Re: fuzzy string matching

Bruno DiStefano (bruno@ecf.utoronto.ca)
Fri, 28 May 1999 11:24:25 +0200 (MET DST)

I feel that you have a starting point. However, you are not
really using the fuzzy logic in what you show. You are
trying to determine the "error" of a reading. Yes, I know,
this is not what you have in mind. However, looking from the
outside, this is what it looks like.

Assuming a "correct reading" (i.e. cemetary), you are trying to
determine "how good" (fuzzy concept) is an "actual reading"
(i.e. cemetery). This is a start.

What you should be doing is to define:
1) your input(s)
2) your output(s)
3) ways in which (1) influence(s) (2)

If you say that (1) is "a string" (in the C/C++ sense),
than you have to classify the string.
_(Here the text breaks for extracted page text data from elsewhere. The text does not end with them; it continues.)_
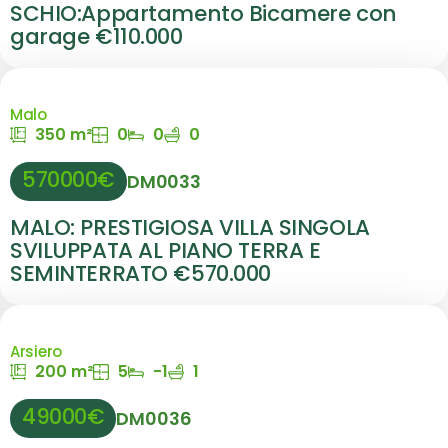
SCHIO:Appartamento Bicamere con
garage €110.000
Malo
350 m²
0
0
0
570000€
DM0033
MALO: PRESTIGIOSA VILLA SINGOLA
SVILUPPATA AL PIANO TERRA E
SEMINTERRATO €570.000
Arsiero
200 m²
5
-1
1
49000€
DM0036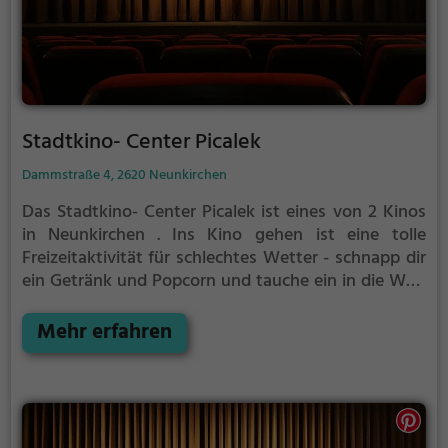
Stadtkino- Center Picalek
Dammstraße 4, 2620 Neunkirchen
Das Stadtkino- Center Picalek ist eines von 2 Kinos
in Neunkirchen .
Ins Kino gehen ist eine tolle
Freizeitaktivität für schlechtes Wetter - schnapp dir
ein Getränk und Popcorn und tauche ein in die Welt
des Films.
Mehr erfahren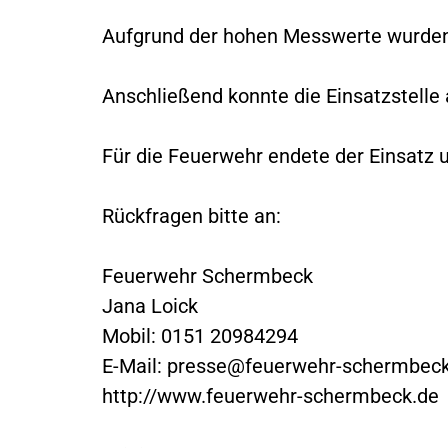
Aufgrund der hohen Messwerte wurden
Anschließend konnte die Einsatzstell
Für die Feuerwehr endete der Einsatz 
Rückfragen bitte an:
Feuerwehr Schermbeck
Jana Loick
Mobil: 0151 20984294
E-Mail:
presse@feuerwehr-schermbeck
http://www.feuerwehr-schermbeck.de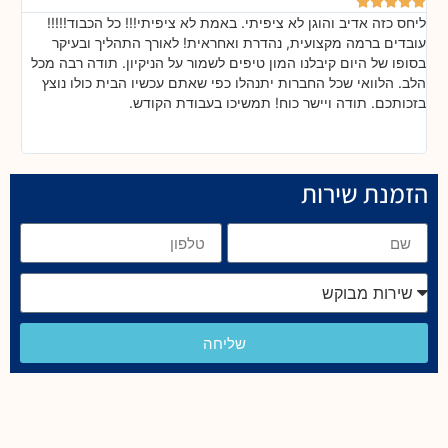






ליחס כזה אדיב והוגן לא ציפיתי. באמת לא ציפיתי!!! כל הכבוד!!!!!
בה
!
עובדים ברמה מקצועית, נהדרת ואחראית! לאורך התהליך ובעיקר
אח
ת
בסופו של היום קיבלנו המון טיפים לשמור על הניקיון. תודה רבה מכל
כל
הלב. הלוואי שכל החברות יתנהלו כפי שאתם עכשיו הבית כולו נוצץ
שי
בזכותכם. תודה ויישר כוח! תמשיכו בעבודת הקודש.
הזמנת שירות
שליחה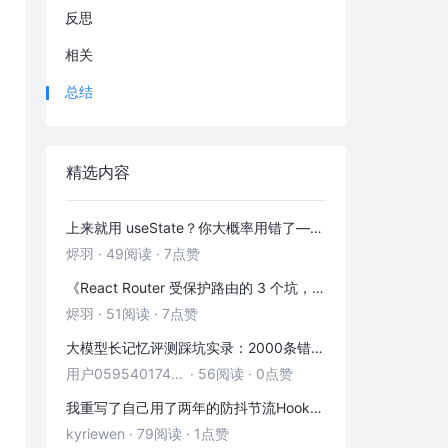
反思
相关
总结
精选内容
上来就用 useState？你大概率用错了——useRef 的三种正确打开方式
烬羽
·
49阅读
·
7点赞
《React Router 受保护路由的 3 个坑，第 2 个 90% 的人都踩过》
烬羽
·
51阅读
·
7点赞
大模型长记忆评测踩坑实录：2000条错位记忆，让我排查了整整3小时
用户05954017446
·
56阅读
·
0点赞
我重写了自己用了两年的防抖节流Hook——发现里面藏着3个隐藏bug
kyriewen
·
79阅读
·
1点赞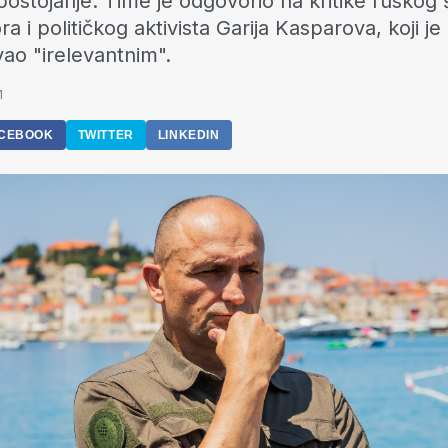
postojanje. Time je odgovorio na kritike rusko
a i političkog aktivista Garija Kasparova, koji je 
ao "irelevantnim".
1
CEBOOK
TWITTER
LINKEDIN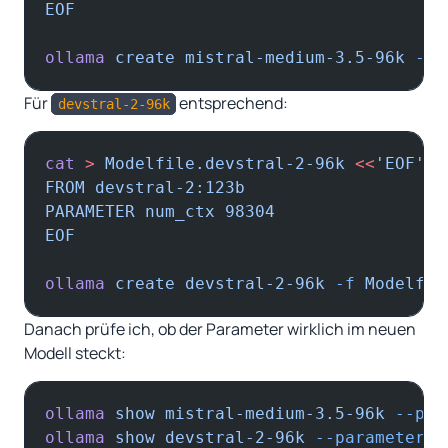
EOF
ollama
 create
 mistral-medium-3.5-96k
 -f
 
Für
entsprechend:
devstral-2-96k
cat
 >
 Modelfile.devstral-2-96k
 <<
'EOF'
FROM devstral-2:123b
PARAMETER num_ctx 98304
EOF
ollama
 create
 devstral-2-96k
 -f
 Modelfil
Danach prüfe ich, ob der Parameter wirklich im neuen
Modell steckt:
ollama
 show
 mistral-medium-3.5-96k
 --par
ollama
 show
 devstral-2-96k
 --parameters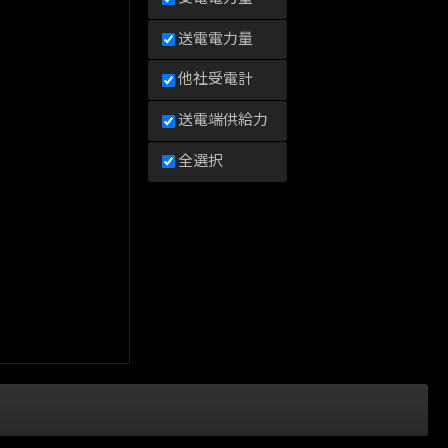
送電電力量
他社受電計
送電端供給力
全選択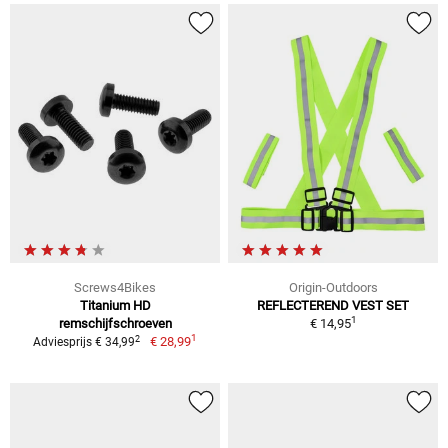
Screws4Bikes
Origin-Outdoors
Titanium HD
REFLECTEREND VEST SET
1
remschijfschroeven
€ 14,95
1
2
€ 28,99
Adviesprijs € 34,99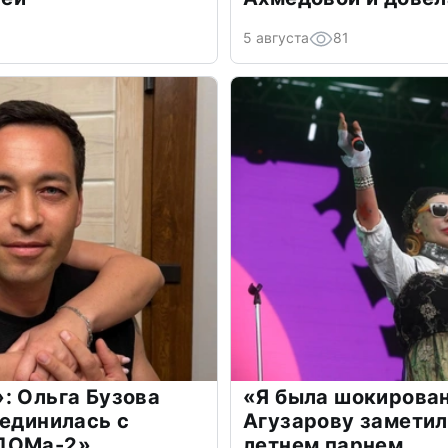
5 августа
81
: Ольга Бузова
«Я была шокирова
оединилась с
Агузарову заметил
«ДОМа-2»
летнем парнем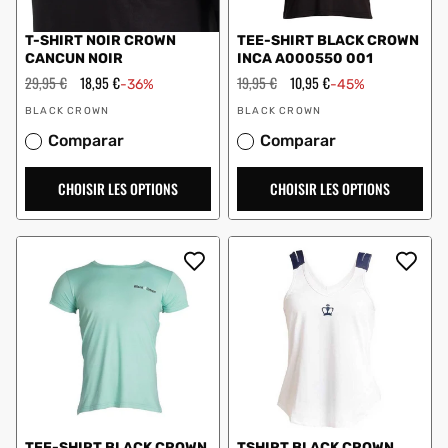
T-SHIRT NOIR CROWN
TEE-SHIRT BLACK CROWN
CANCUN NOIR
INCA A000550 001
Prix
29,95 €
Prix
18,95 €
Prix
19,95 €
Prix
10,95 €
-36%
-45%
régulier
en
régulier
en
Vendeur
Vendeur
solde
solde
BLACK CROWN
BLACK CROWN
:
:
Comparar
Comparar
CHOISIR LES OPTIONS
CHOISIR LES OPTIONS
TEE-SHIRT BLACK CROWN
TSHIRT BLACK CROWN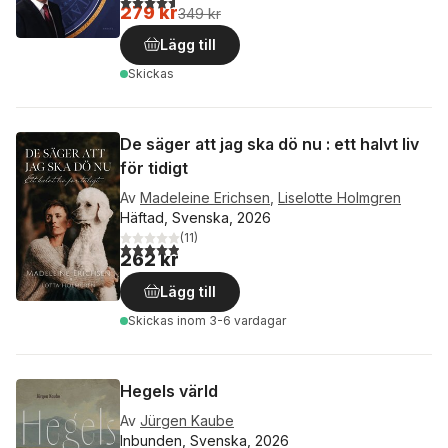
279 kr
349 kr
Lägg till
Skickas
De säger att jag ska dö nu : ett halvt liv
för tidigt
Av
Madeleine Erichsen
,
Liselotte Holmgren
Häftad, Svenska, 2026
(
11
)
4,9
utav 5 stjärnor. Totalt antal röster:
262 kr
Lägg till
Skickas
inom 3-6 vardagar
Hegels värld
Av
Jürgen Kaube
Inbunden, Svenska, 2026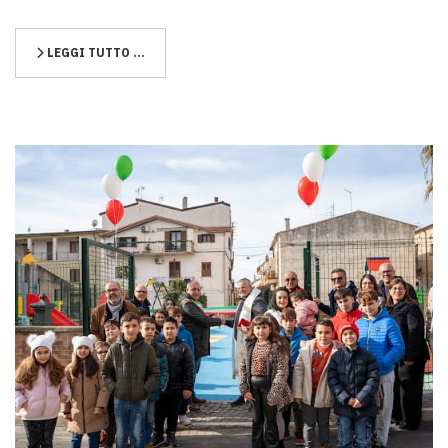
LEGGI TUTTO …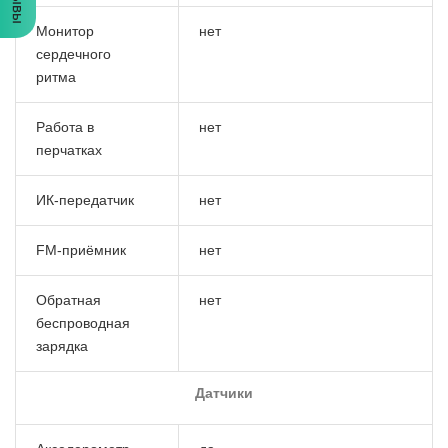
Монитор
нет
сердечного
ритма
Работа в
нет
перчатках
ИК-передатчик
нет
FM-приёмник
нет
Обратная
нет
беспроводная
зарядка
Датчики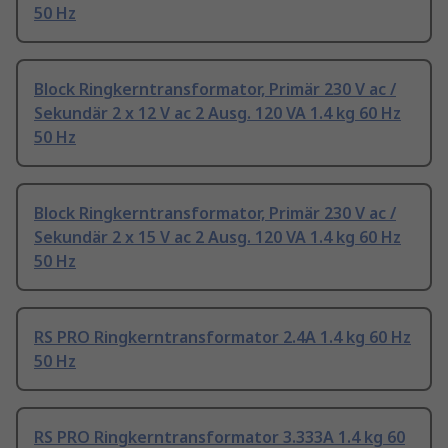
50 Hz
Block Ringkerntransformator, Primär 230 V ac /
Sekundär 2 x 12 V ac 2 Ausg. 120 VA 1.4 kg 60 Hz
50 Hz
Block Ringkerntransformator, Primär 230 V ac /
Sekundär 2 x 15 V ac 2 Ausg. 120 VA 1.4 kg 60 Hz
50 Hz
RS PRO Ringkerntransformator 2.4A 1.4 kg 60 Hz
50 Hz
RS PRO Ringkerntransformator 3.333A 1.4 kg 60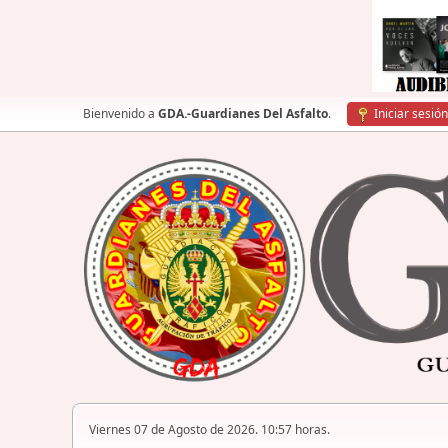
Bienvenido a
GDA.-Guardianes Del Asfalto
.
Iniciar sesión
Viernes 07 de Agosto de 2026. 10:57 horas.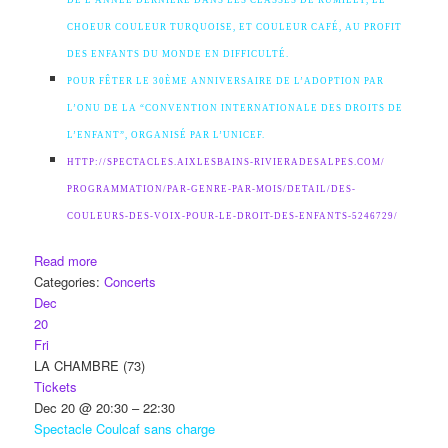
CHOEUR COULEUR TURQUOISE, ET COULEUR CAFÉ, AU PROFIT
DES ENFANTS DU MONDE EN DIFFICULTÉ.
POUR FÊTER LE 30ÈME ANNIVERSAIRE DE L’ADOPTION PAR
L’ONU DE LA “CONVENTION INTERNATIONALE DES DROITS DE
L’ENFANT”, ORGANISÉ PAR L’UNICEF.
HTTP://SPECTACLES.AIXLESBAINS-
RIVIERADESALPES.COM/
PROGRAMMATION/PAR-GENRE-PAR-
MOIS/DETAIL/DES-
COULEURS-DES-
VOIX-POUR-LE-DROIT-DES-
ENFANTS-5246729/
Read more
Categories:
Concerts
Dec
20
Fri
LA CHAMBRE (73)
Tickets
Dec 20 @ 20:30 – 22:30
Spectacle Coulcaf sans charge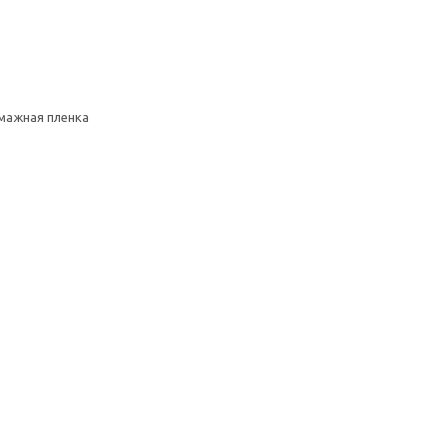
умажная пленка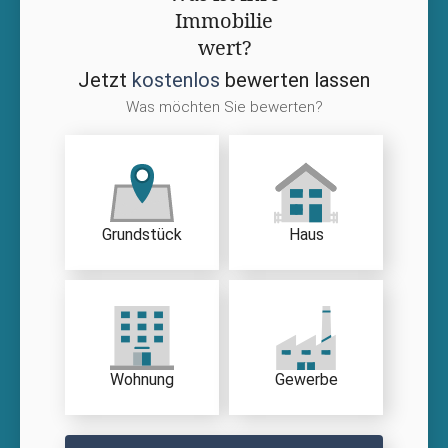
Immobilie
wert?
Jetzt
kostenlos
bewerten lassen
Was möchten Sie bewerten?
Grundstück
Haus
Wohnung
Gewerbe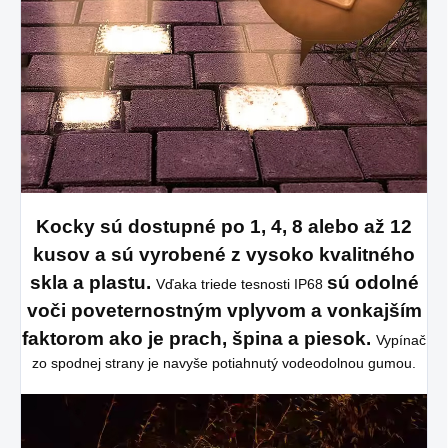
Kocky sú dostupné po 1, 4, 8 alebo až 12
kusov a sú vyrobené z vysoko kvalitného
skla a plastu.
sú odolné
Vďaka triede tesnosti IP68
voči poveternostným vplyvom a vonkajším
faktorom ako je prach, špina a piesok.
Vypínač
zo spodnej strany je navyše potiahnutý vodeodolnou gumou.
You could classify
the string depending on "how far" it is from the
intended string, "the true string". The C/C++ method
would say:
1) it is alphabetically antecendent (-1)
2) it is identical (0)
3) it is alphabetically subsequent (1)

You could say:
1) it is very different
2) it is mildy different
3) it is a bit different
4) it is identical

I stop here, because I do not like monologue.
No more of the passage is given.